THE DATA:
▼

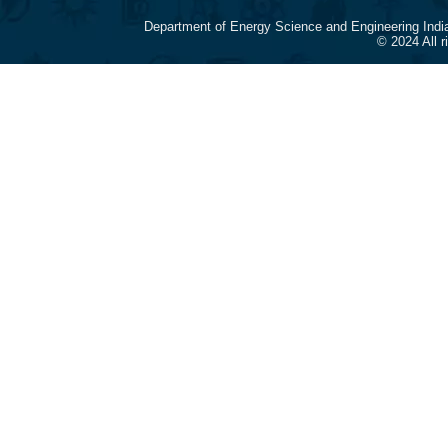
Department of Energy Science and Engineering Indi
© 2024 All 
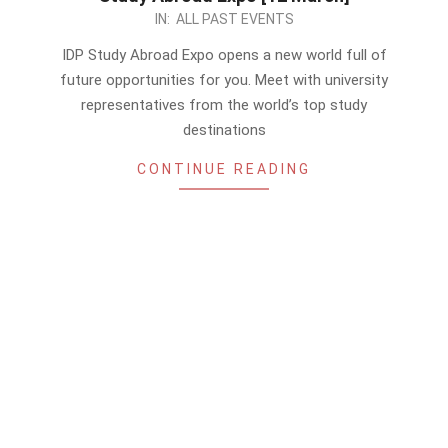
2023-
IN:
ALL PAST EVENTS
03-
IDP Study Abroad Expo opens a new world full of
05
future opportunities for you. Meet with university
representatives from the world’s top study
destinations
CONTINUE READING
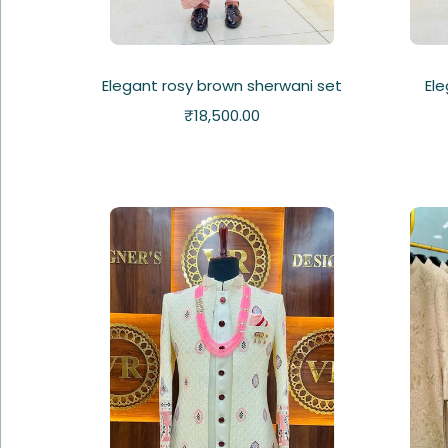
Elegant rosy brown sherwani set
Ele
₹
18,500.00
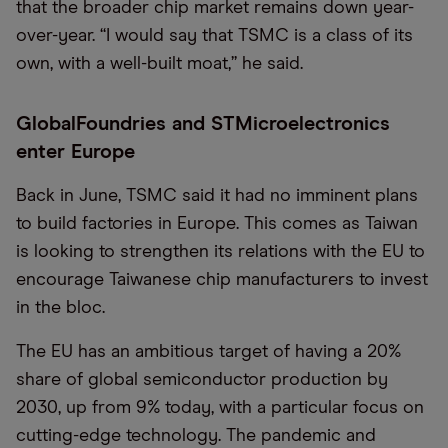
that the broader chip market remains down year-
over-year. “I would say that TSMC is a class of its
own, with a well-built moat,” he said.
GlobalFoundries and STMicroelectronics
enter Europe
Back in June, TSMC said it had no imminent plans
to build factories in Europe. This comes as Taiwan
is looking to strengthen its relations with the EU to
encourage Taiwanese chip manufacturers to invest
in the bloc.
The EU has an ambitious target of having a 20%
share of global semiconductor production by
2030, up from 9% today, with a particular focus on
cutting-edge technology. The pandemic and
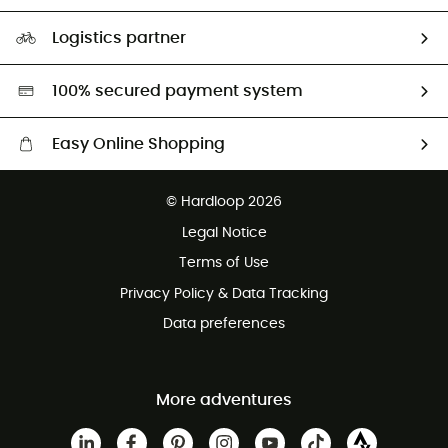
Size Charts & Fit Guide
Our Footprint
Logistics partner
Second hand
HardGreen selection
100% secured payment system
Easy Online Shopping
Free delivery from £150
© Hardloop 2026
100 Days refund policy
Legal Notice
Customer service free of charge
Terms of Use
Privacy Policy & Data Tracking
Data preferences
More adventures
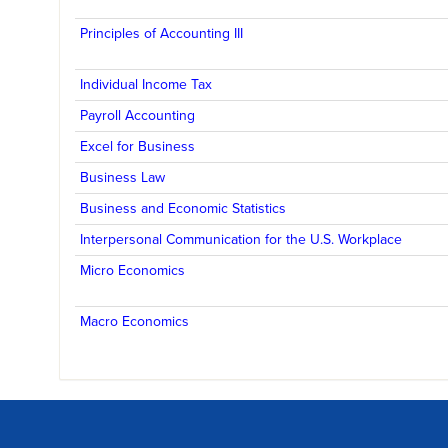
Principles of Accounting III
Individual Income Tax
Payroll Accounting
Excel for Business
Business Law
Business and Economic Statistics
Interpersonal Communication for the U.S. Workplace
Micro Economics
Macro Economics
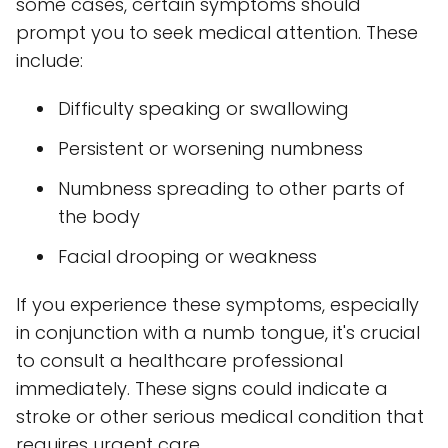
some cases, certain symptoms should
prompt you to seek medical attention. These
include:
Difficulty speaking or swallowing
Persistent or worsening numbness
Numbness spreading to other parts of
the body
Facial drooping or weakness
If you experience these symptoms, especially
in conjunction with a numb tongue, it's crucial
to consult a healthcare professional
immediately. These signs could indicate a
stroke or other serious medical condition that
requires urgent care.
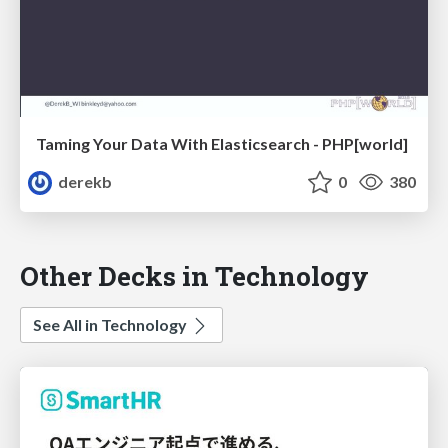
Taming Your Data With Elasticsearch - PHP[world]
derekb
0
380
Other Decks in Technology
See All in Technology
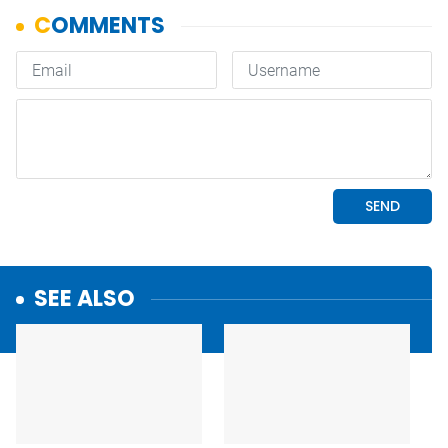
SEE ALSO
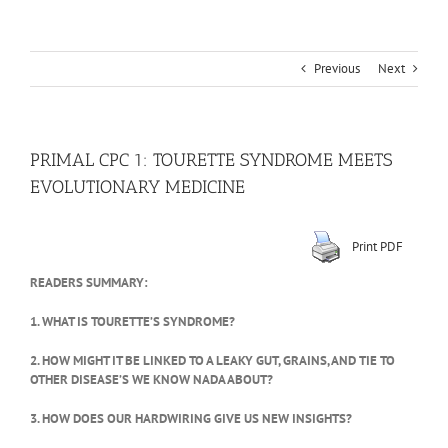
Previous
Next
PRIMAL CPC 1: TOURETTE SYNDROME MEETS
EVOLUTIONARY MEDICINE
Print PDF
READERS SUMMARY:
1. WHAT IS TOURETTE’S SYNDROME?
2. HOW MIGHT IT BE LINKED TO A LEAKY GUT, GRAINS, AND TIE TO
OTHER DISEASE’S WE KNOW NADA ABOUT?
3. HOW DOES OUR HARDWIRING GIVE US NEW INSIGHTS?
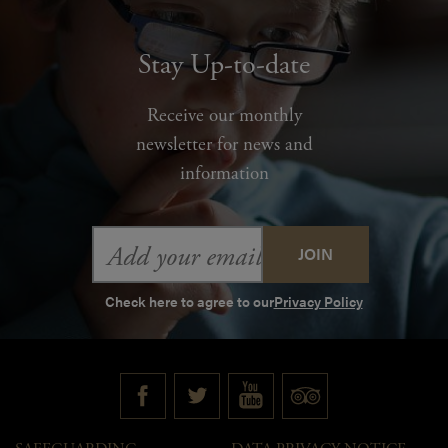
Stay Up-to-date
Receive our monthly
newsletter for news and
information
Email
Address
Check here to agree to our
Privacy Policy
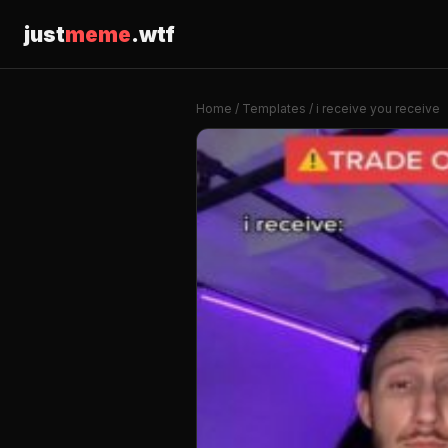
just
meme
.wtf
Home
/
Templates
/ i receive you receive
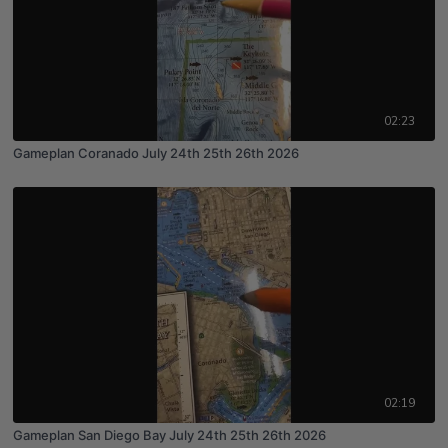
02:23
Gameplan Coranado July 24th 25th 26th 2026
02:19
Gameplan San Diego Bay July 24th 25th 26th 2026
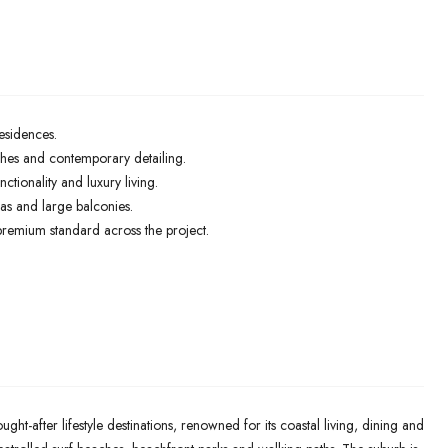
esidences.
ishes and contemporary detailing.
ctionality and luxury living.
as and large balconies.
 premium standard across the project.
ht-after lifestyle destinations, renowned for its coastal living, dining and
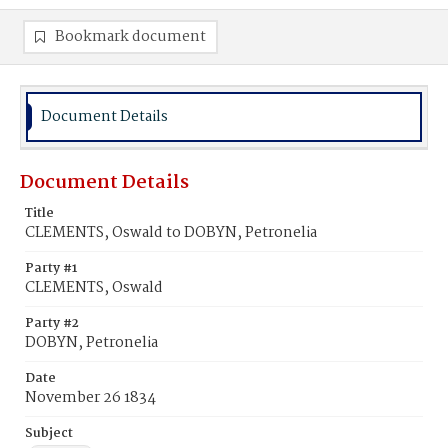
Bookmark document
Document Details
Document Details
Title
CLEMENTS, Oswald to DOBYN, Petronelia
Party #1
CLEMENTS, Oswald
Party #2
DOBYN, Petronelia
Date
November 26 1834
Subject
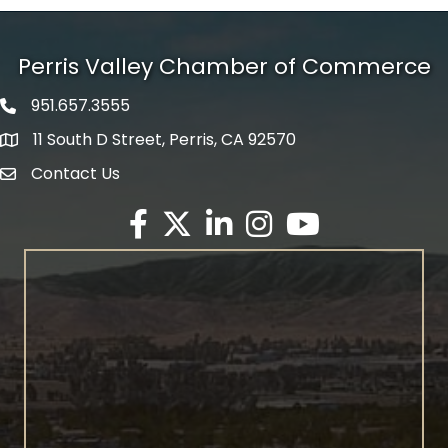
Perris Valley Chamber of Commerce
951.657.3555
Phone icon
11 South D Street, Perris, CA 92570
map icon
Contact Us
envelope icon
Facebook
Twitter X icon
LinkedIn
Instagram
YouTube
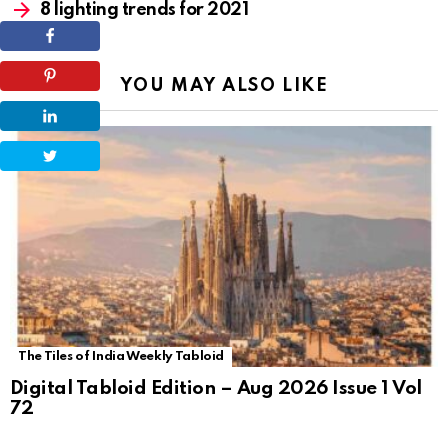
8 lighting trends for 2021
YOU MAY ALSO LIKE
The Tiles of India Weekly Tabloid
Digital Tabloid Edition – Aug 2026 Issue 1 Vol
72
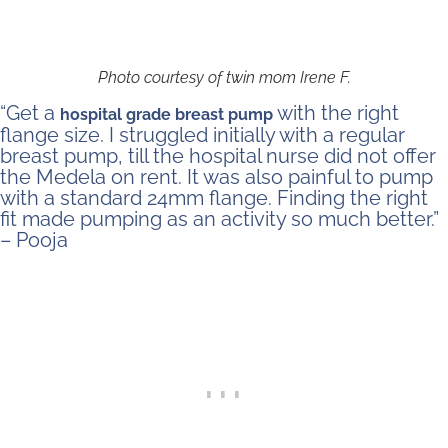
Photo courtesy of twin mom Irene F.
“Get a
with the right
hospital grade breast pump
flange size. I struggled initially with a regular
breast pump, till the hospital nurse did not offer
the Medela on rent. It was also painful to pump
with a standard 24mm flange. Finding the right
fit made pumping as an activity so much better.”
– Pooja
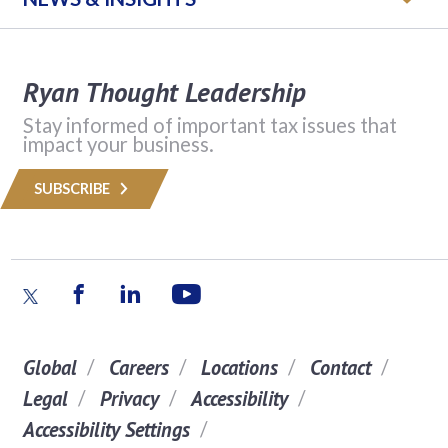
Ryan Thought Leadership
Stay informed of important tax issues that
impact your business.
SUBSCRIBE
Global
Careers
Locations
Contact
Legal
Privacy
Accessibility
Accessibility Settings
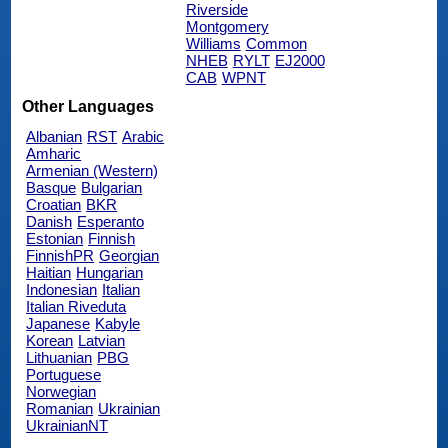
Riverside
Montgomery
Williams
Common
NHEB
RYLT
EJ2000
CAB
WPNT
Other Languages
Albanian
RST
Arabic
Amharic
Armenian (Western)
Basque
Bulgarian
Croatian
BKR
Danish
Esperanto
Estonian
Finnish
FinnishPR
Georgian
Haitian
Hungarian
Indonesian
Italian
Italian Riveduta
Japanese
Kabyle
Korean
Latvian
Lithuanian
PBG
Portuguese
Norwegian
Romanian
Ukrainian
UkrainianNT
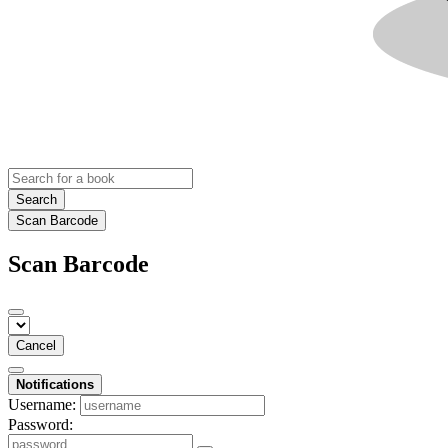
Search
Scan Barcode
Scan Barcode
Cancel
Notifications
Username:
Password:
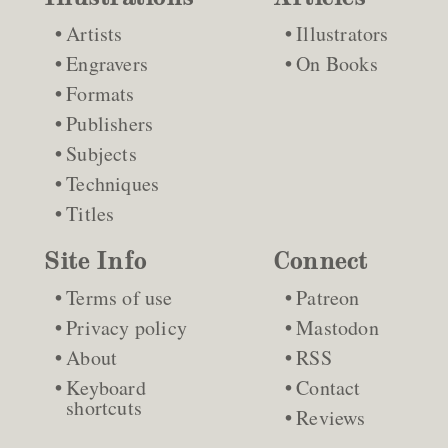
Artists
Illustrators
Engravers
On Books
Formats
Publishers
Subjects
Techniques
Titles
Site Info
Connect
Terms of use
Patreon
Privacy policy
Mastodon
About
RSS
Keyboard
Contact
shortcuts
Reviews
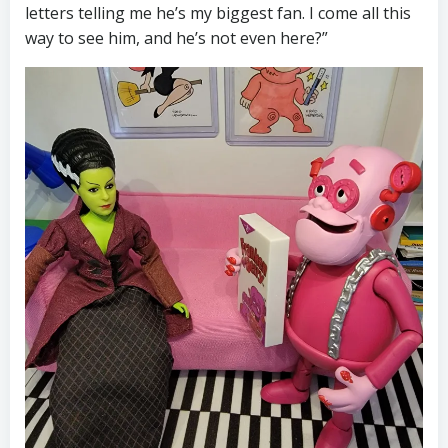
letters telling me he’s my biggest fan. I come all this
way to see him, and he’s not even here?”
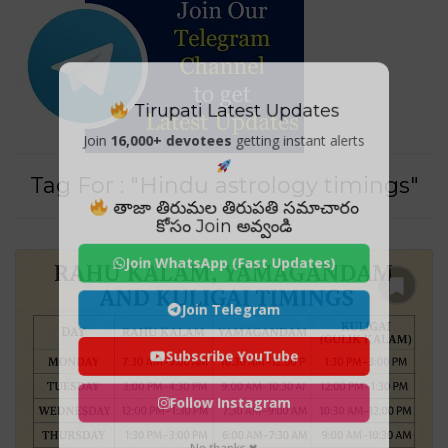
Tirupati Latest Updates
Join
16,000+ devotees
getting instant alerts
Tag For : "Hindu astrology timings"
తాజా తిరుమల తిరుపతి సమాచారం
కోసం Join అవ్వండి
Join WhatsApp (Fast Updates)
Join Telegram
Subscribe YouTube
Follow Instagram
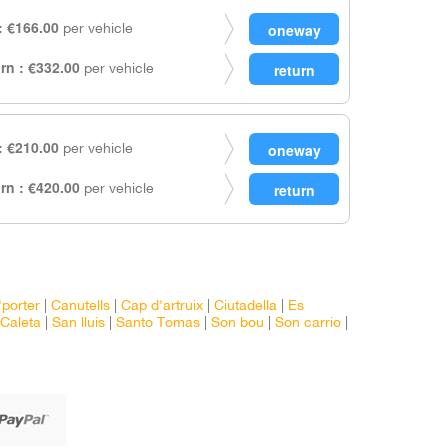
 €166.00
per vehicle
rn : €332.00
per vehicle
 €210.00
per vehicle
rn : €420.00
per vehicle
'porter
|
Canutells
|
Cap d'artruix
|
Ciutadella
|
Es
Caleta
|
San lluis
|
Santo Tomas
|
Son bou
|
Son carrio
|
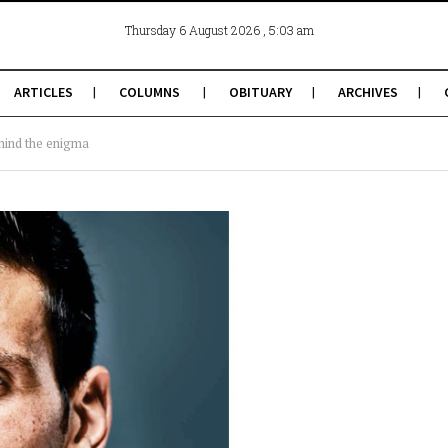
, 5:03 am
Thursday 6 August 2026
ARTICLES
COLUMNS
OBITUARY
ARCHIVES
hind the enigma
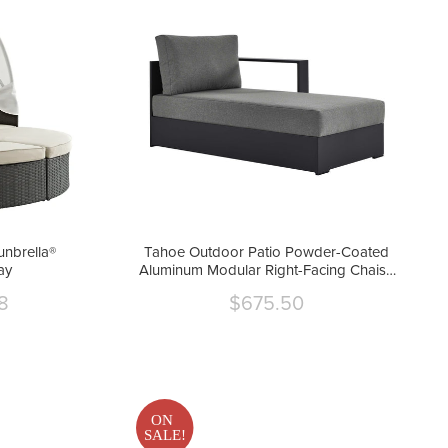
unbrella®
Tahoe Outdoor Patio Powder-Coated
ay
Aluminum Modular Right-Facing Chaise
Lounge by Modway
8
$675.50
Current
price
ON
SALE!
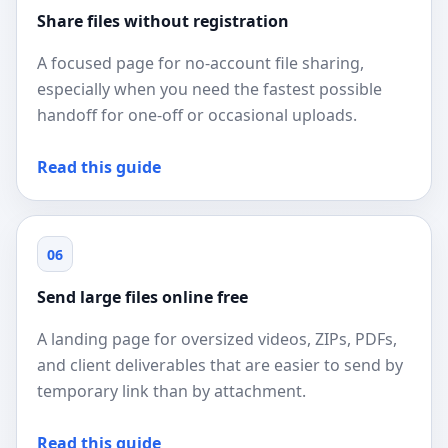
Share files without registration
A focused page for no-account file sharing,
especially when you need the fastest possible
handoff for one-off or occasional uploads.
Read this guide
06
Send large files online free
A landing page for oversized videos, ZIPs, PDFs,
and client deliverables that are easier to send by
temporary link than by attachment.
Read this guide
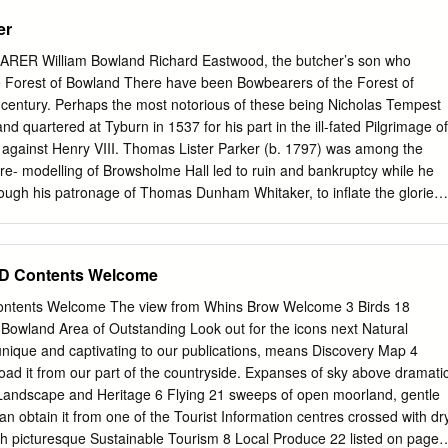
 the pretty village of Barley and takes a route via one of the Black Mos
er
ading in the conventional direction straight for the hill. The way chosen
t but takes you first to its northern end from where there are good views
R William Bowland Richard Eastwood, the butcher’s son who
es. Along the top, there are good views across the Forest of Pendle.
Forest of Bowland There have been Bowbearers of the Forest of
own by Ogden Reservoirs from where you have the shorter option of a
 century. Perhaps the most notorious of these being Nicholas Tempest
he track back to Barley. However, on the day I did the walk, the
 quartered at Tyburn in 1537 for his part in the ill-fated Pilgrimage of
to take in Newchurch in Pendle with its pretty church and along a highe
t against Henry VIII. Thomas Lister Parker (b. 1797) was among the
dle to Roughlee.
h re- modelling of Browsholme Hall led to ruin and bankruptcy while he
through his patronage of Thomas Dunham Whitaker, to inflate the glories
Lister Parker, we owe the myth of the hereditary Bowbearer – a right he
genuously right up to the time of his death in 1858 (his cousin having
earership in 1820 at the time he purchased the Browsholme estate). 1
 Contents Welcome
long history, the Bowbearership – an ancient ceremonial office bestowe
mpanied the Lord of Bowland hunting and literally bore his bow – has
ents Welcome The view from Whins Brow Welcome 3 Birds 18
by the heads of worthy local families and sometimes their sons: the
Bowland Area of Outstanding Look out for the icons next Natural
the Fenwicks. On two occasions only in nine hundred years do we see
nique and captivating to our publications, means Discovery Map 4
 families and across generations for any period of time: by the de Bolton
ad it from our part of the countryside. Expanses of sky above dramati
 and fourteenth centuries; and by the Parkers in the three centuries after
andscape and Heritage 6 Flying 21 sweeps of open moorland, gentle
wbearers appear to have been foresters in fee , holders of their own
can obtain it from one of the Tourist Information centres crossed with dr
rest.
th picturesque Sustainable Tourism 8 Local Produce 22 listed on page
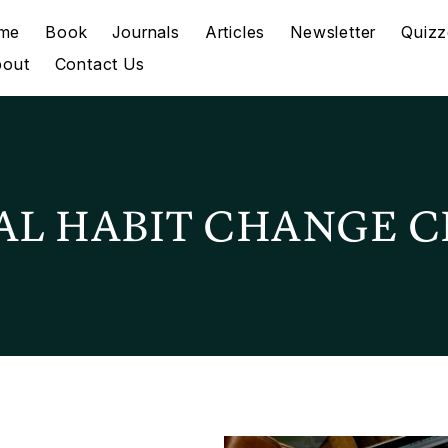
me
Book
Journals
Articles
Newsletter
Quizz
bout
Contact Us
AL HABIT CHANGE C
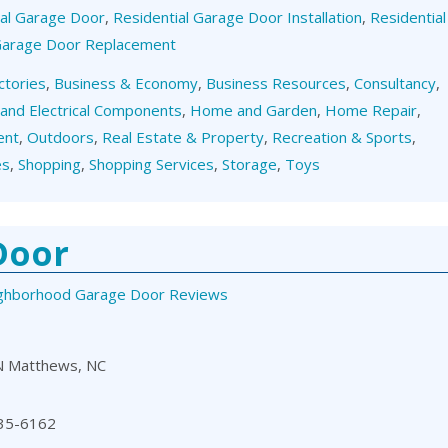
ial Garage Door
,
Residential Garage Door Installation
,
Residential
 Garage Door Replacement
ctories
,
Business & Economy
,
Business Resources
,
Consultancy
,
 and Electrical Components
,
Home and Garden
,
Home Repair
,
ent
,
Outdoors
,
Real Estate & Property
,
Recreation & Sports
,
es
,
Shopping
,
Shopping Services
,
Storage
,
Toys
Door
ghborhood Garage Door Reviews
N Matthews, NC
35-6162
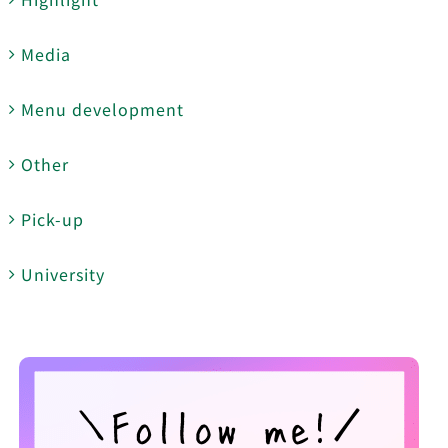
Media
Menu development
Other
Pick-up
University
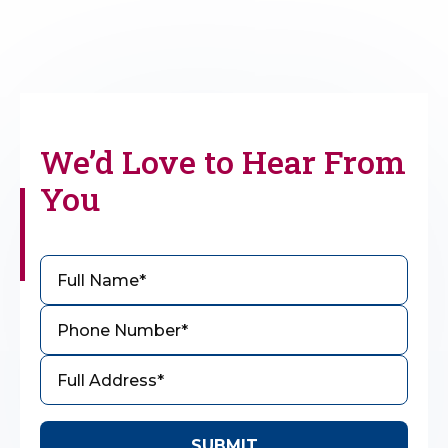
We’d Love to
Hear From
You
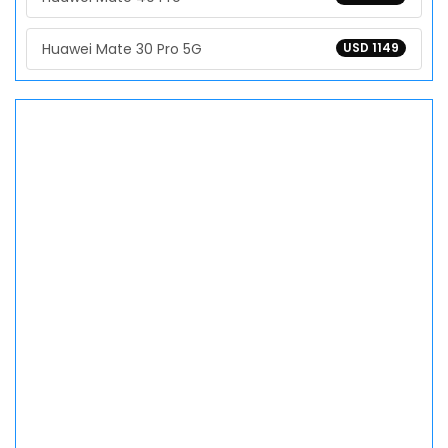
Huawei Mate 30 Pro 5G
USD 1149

▲

WORK ORDER: Transcribe, word for word, only the material from its opening line through the line containing "Privacy Policy & Data Tracking", both ends included, and omit the pictures.

OUTPUT FOR THIS TASK:
Department of Energy Science and Engineering Indi
© 2024 All 
2023-
IN:
ALL PAST EVENTS
03-
IDP Study Abroad Expo opens a new world full of
05
future opportunities for you. Meet with university
representatives from the world’s top study
destinations
CONTINUE READING
Elegant rosy brown sherwani set
Ele
₹
18,500.00
that the broader chip market remains down year-
over-year. “I would say that TSMC is a class of its
own, with a well-built moat,” he said.
GlobalFoundries and STMicroelectronics
enter Europe
Back in June, TSMC said it had no imminent plans
to build factories in Europe. This comes as Taiwan
is looking to strengthen its relations with the EU to
encourage Taiwanese chip manufacturers to invest
in the bloc.
The EU has an ambitious target of having a 20%
share of global semiconductor production by
2030, up from 9% today, with a particular focus on
cutting-edge technology. The pandemic and
Size Charts & Fit Guide
Our Footprint
Logistics partner
Second hand
HardGreen selection
100% secured payment system
Easy Online Shopping
Free delivery from £150
© Hardloop 2026
100 Days refund policy
Legal Notice
Customer service free of charge
Terms of Use
Privacy Policy & Data Tracking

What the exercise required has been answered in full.